Target-Focused Feature Selection Using a Bayesian Approach
This addresses the need for cost-effective and confident models in domains like healthcare by enabling frugal feature acquisition focused on specific targets, though it is incremental as it builds on existing Bayesian and feature selection techniques.
The paper tackles the problem of high-dimensional data where feature acquisition is costly by introducing a target-aware feature selection method using Bayesian learning, which reports target-specific uncertainty and error rates. The method performs at least as well as linear approaches on small datasets and surpasses them on larger, sparser real-world healthcare data.
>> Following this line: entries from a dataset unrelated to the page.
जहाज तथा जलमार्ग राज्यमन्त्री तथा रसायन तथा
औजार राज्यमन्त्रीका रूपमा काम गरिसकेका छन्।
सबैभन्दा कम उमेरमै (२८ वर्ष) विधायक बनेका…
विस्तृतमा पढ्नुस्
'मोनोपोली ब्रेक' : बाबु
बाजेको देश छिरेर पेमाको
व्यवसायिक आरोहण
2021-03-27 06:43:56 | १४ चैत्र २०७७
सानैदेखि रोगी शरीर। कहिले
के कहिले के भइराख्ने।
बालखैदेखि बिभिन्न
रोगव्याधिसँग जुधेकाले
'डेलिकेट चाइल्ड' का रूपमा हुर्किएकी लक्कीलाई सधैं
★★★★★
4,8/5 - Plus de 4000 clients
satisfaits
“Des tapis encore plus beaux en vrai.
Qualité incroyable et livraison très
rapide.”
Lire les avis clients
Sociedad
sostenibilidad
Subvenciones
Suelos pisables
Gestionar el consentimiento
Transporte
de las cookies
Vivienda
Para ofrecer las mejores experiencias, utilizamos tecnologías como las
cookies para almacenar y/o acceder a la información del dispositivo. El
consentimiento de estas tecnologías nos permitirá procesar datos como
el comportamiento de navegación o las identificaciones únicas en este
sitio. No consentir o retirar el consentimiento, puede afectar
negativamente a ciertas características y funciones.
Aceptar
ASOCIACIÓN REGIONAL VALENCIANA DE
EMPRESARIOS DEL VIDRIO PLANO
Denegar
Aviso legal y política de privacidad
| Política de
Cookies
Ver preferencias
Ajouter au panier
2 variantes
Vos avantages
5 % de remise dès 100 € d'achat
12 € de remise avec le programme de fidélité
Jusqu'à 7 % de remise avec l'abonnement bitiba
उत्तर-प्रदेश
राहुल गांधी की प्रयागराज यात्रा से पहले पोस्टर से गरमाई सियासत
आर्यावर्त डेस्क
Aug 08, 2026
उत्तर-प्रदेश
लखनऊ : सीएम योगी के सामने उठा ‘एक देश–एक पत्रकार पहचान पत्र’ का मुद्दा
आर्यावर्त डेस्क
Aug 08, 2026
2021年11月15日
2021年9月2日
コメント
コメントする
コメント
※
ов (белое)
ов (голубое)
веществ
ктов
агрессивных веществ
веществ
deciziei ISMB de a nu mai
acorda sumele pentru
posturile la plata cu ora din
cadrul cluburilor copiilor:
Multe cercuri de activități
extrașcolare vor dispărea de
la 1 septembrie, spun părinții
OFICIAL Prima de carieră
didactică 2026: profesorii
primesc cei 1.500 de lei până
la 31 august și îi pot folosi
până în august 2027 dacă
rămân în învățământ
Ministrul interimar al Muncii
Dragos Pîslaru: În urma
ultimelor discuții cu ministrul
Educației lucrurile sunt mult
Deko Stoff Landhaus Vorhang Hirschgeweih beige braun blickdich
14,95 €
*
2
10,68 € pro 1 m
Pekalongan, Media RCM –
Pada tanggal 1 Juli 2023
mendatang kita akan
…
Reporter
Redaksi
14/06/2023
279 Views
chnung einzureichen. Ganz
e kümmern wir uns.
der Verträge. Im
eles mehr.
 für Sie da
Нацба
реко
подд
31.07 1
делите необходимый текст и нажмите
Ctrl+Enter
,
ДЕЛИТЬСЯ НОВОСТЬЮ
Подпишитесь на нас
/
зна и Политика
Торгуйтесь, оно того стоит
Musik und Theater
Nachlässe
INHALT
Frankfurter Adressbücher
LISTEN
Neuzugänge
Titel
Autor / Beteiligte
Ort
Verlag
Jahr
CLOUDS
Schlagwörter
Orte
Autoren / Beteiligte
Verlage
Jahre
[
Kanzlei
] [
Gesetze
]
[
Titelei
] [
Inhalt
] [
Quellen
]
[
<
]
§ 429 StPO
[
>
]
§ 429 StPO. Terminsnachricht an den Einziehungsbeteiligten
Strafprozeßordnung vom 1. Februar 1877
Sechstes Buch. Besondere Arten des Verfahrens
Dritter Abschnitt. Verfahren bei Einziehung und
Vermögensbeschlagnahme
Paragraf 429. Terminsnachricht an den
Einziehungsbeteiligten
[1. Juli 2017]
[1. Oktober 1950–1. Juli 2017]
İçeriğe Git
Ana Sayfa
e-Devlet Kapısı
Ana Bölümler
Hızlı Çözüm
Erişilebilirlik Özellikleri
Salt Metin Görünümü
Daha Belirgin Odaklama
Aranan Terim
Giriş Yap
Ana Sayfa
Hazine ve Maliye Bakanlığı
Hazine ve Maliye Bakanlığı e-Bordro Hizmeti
In many real-world scenarios where data is high dimensional, test time acquisition of features is a non-trivial task due to costs associated with feature acquisition and evaluating feature value. The need for highly confident models with an extremely frugal acquisition of features can be addressed by allowing a feature selection method to become target aware. We introduce an approach to feature selection that is based on Bayesian learning, allowing us to report target-specific levels of uncertainty, false positive, and false negative rates. In addition, measuring uncertainty lifts the restriction on feature selection being target agnostic, allowing for feature acquisition based on a single target of focus out of many. We show that acquiring features for a specific target is at least as good as common linear feature selection approaches for small non-sparse datasets, and surpasses these when faced with real-world healthcare data that is larger in scale and in sparseness.